**Task description:**
Exact copy, no pictures: set down the lines from the one holding "船橋市の賃貸情報は私どもにお任せください。東武野田線塚田周辺の賃" through the final line of the records below.
-------- Data for review
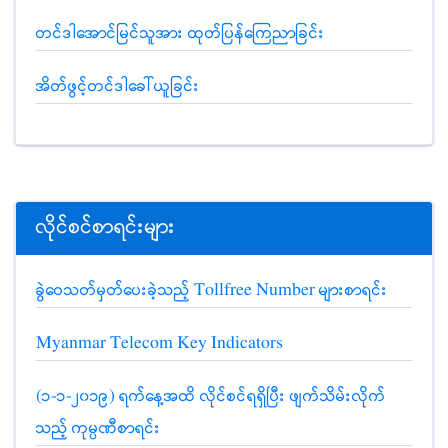
တင်ဒါအောင်မြင်သူအား ထုတ်ပြန်ကြေညာခြင်း
အိတ်ဖွင့်တင်ဒါခေါ်ယူခြင်း
လိုင်စင်စာရင်းများ
ခွဲဝေသတ်မှတ်ပေးခဲ့သည့် Tollfree Number များစာရင်း
Myanmar Telecom Key Indicators
(၁-၁-၂၀၁၉) ရက်နေ့အထိ လိုင်စင်ရရှိပြီး ဖျက်သိမ်းလိုက်
သည့် ကုမ္ပဏီစာရင်း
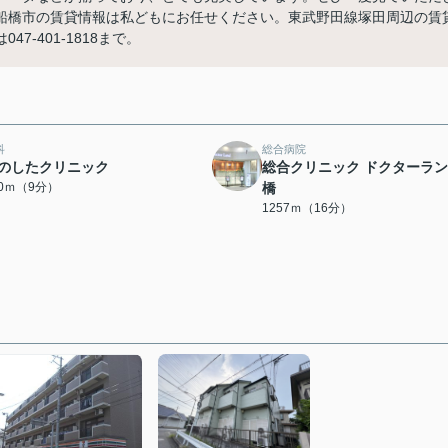
船橋市の賃貸情報は私どもにお任せください。東武野田線塚田周辺の賃
-401-1818まで。
科
総合病院
のしたクリニック
総合クリニック ドクターラ
90ｍ（9分）
橋
1257ｍ（16分）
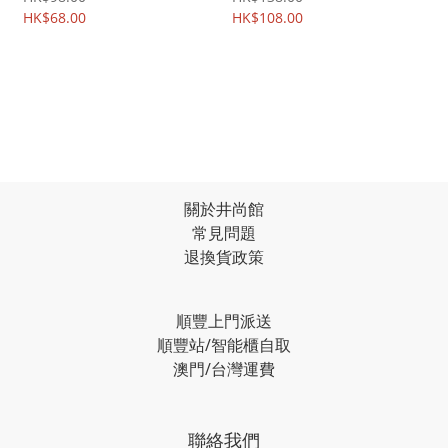
化鋼化玻璃貼膜 2271A
HK$68.00
指紋解鎖 屏幕防爆 強化玻
HK$108.00
璃保護貼 鋼化玻璃膜
2263A
關於井尚館
常見問題
退換貨政策
順豐上門派送
順豐站/智能櫃自取
澳門/台灣運費
聯絡我們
----------------
**Solution for this problem:**
船橋市の賃貸情報は私どもにお任せください。東武野田線塚田周辺の賃
-401-1818まで。
科
総合病院
のしたクリニック
総合クリニック ドクターラ
90ｍ（9分）
橋
1257ｍ（16分）
化鋼化玻璃貼膜 2271A
HK$68.00
指紋解鎖 屏幕防爆 強化玻
HK$108.00
璃保護貼 鋼化玻璃膜
2263A
關於井尚館
常見問題
退換貨政策
順豐上門派送
順豐站/智能櫃自取
澳門/台灣運費
聯絡我們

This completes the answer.